Dalam tempo 9 jam (J+9), satu Kompi Marinir sudah bergabung dengan satu kru kesehatan TNI-Angkatan Laut (AL) di atas KRI dr Soeharso di Pelabuhan Makassar. Dini hari, 29 September lalu itu, kapal yang berfungsi sebagai rumah sakit terapung ini meluncur cepat ke Kota Palu, menjadi satuan awal Pasukan Reaksi Cepat Penanggulangan Bencana (PRC-PB), yang akan membantu BNPB (Badan Nasional Penanggulangan Bencana) di lapangan.
Medan tugasnya Palu dan wilayah sekitarnya, yang pada Jumat (28/10/2018) pukul 18.02 WIT, diguncang gempa bermagnitudo 7,4 skala Richter dan disertai tsunami setinggi 3 meter.
Pada J+17, pukul 10 WIB, 51 Prajurit Marinir terbang dengan Hercules C-130 dari Pangkalan Udara Halim Perdanakusumah, Jakarta. Sebuah mobil ambulans, sepeda motor, perlengkapan rumah sakit lapangan, tenda-tenda, velbed, genset, obat-obatan dan bahan makanan pun memenuhi kabin Hercules.
Tiga jam berikutnya, sebuah Hercules lain melesat dari Pangkalan Udara Juanda Surabaya, mengangkut satu kompi (100 orang) Marinir lainnya, juga dengan tujuan Palu.
Pada saat yang bersamaan, sejumlah prajurit TNI-Angkatan Darat (AD) dan TNI-Angkatan Udara (AU) pun digerakkan ke Palu, melalui jalur udara, darat, maupun laut. Prajurit Yonif 714 Raksatama Gorontalo dan Yonif 711-Suntuwu Maroso dari Poso pun dapat cepat merapat.
Pada hari H+2, 850 personel TNI sudah tiba di Palu. Mereka semua bagian dari misi khas TNI yakni Operasi Militer Selain Perang (OMSP).
Kekuatan TNI ini didatangkan untuk membantu aksi Tanggap Darurat Bencana yang digelar BNPB. Sebagaimana dimaksud UU 24/2007, tanggap darurat bencana itu ialah serangkaian kegiatan yang dilakukan dengan segera pada saat terjadi bencana untuk menangani dampak buruk yang ditimbulkan.

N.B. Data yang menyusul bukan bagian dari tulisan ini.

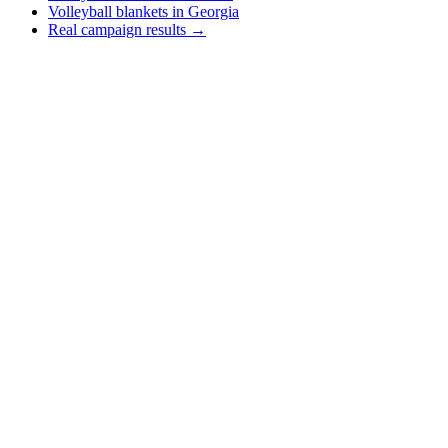
Volleyball blankets in Georgia
Real campaign results →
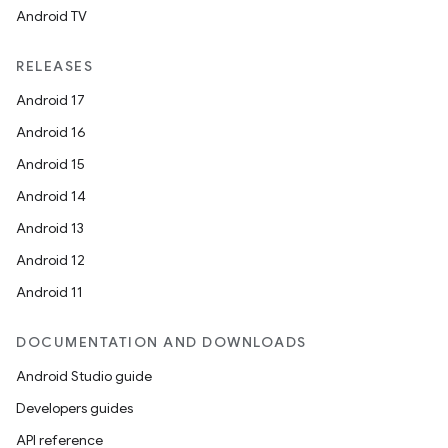
Android TV
RELEASES
Android 17
Android 16
Android 15
Android 14
Android 13
Android 12
Android 11
DOCUMENTATION AND DOWNLOADS
Android Studio guide
Developers guides
API reference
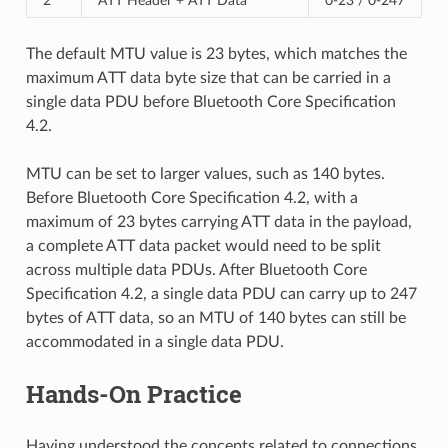
2
ATT Header + ATT Data
0-23 / 0-247
The default MTU value is 23 bytes, which matches the
maximum ATT data byte size that can be carried in a
single data PDU before Bluetooth Core Specification
4.2.
MTU can be set to larger values, such as 140 bytes.
Before Bluetooth Core Specification 4.2, with a
maximum of 23 bytes carrying ATT data in the payload,
a complete ATT data packet would need to be split
across multiple data PDUs. After Bluetooth Core
Specification 4.2, a single data PDU can carry up to 247
bytes of ATT data, so an MTU of 140 bytes can still be
accommodated in a single data PDU.
Hands-On Practice
Having understood the concepts related to connections,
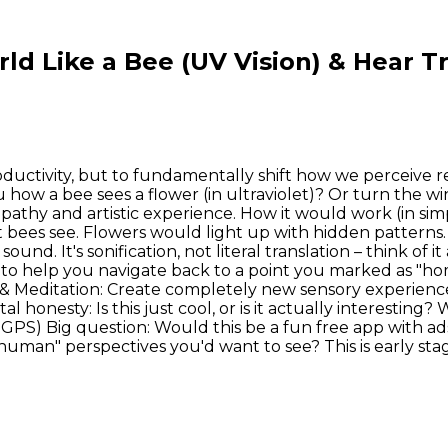
ld Like a Bee (UV Vision) & Hear 
oductivity, but to fundamentally shift how we perceive rea
 how a bee sees a flower (in ultraviolet)? Or turn the 
 empathy and artistic experience. How it would work (in s
that bees see. Flowers would light up with hidden patter
und. It's sonification, not literal translation – think of i
 to help you navigate back to a point you marked as "home
t & Meditation: Create completely new sensory experience
brutal honesty: Is this just cool, or is it actually intere
 GPS) Big question: Would this be a fun free app with ad
uman" perspectives you'd want to see? This is early stag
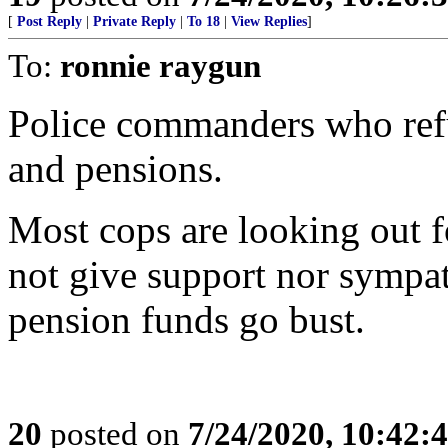
[
Post Reply
|
Private Reply
|
To 18
|
View Replies
]
To:
ronnie raygun
Police commanders who refus
and pensions.
Most cops are looking out f
not give support nor sympa
pension funds go bust.
20
posted on
7/24/2020, 10:42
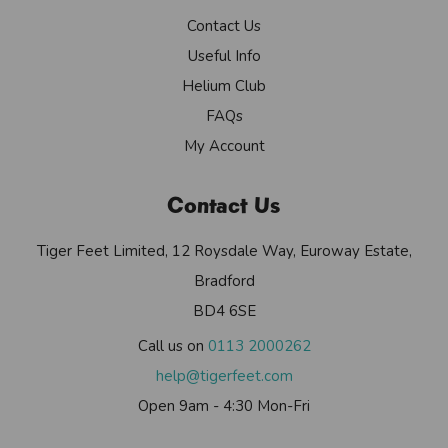
Contact Us
Useful Info
Helium Club
FAQs
My Account
Contact Us
Tiger Feet Limited, 12 Roysdale Way, Euroway Estate,
Bradford
BD4 6SE
Call us on
0113 2000262
help@tigerfeet.com
Open 9am - 4:30 Mon-Fri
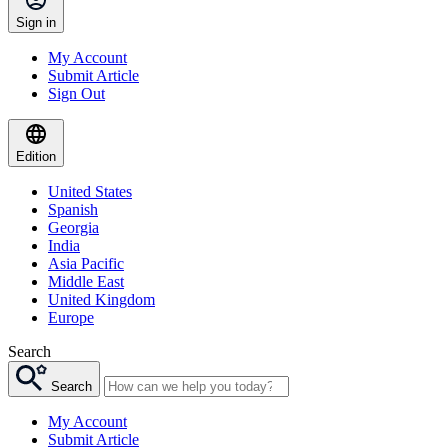
Sign in
My Account
Submit Article
Sign Out
Edition
United States
Spanish
Georgia
India
Asia Pacific
Middle East
United Kingdom
Europe
Search
Search
My Account
Submit Article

Kegiatannya meliputi penyelematan dan evakuasi korban, menjaga harta benda, pemenuhan kebutuhan dasar, perlindungan, mengurus pengungsi, serta pemulihan sarana publik.
Sampai H+4, sekitar 3.200 prajurit TNI sudah mendarat di Palu, Donggala dan Sigi, wilayah yang terluka karena gempa. Mereka menjalankan tugas lapangan membantu tim besar BNPB yang melibatkan pula petugas SAR, kesehatan, POLRI, pekerjaan umum, PLN, Telkom, dan sebagainya.

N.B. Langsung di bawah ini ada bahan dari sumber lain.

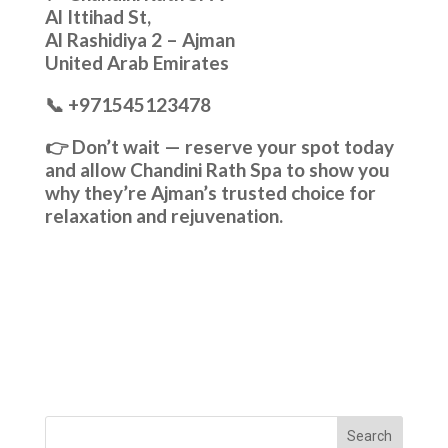
Al Ittihad St,
Al Rashidiya 2 – Ajman
United Arab Emirates
📞 +971545123478
👉 Don’t wait — reserve your spot today
and allow Chandini Rath Spa to show you
why they’re Ajman’s trusted choice for
relaxation and rejuvenation.
Search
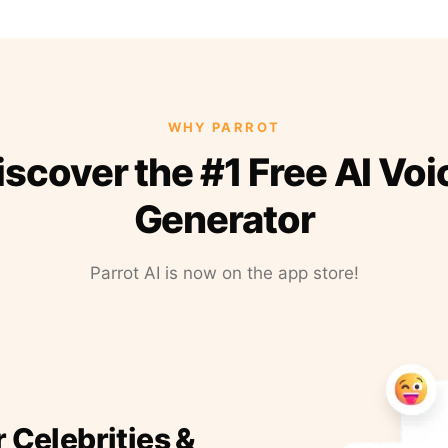
WHY PARROT
iscover the #1 Free AI Voi
Generator
Parrot AI is now on the app store!
r Celebrities &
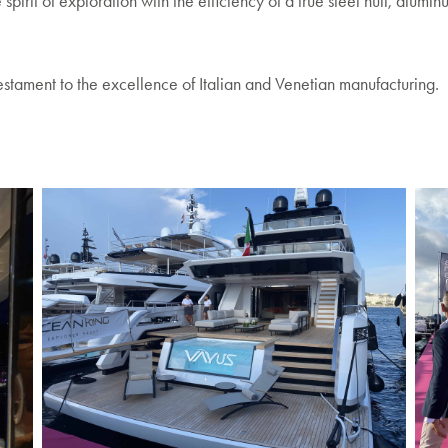
rit of exploration with the efficiency of a true steel hull, alumin
testament to the excellence of Italian and Venetian manufacturing.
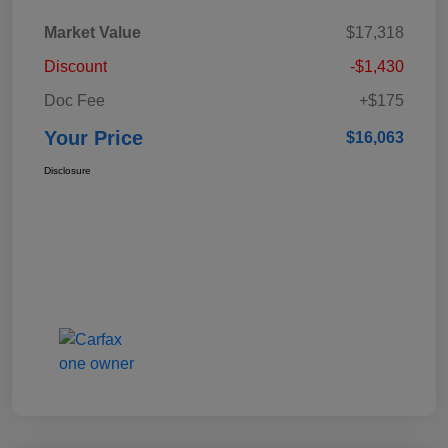
Market Value
$17,318
Discount
-$1,430
Doc Fee
+$175
Your Price
$16,063
Disclosure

TNI mengerahkan pesawat terbang angkut, helikopter, kapal-kapal pengangkut personel, truk, alat berat dan perkakas lainnya. Di beberapa lokasi muncul scene yang epik, prajurit TNI itu merelakan lauk-pauk mereka untuk warga yang dianggap lebih memerlukan. Mereka makan siang hanya nasi berlauk mie instan.
Pada H+20 saat petugas lain sudah meninggalkan Palu-Donggala-Sigi, sekitar 2.500 prajurit TNI masih di lokasi. Mereka membantu proses awal rekonstruksi dan rehabilitasi (rekon dan rehab) di kawasan yang porak peranda itu.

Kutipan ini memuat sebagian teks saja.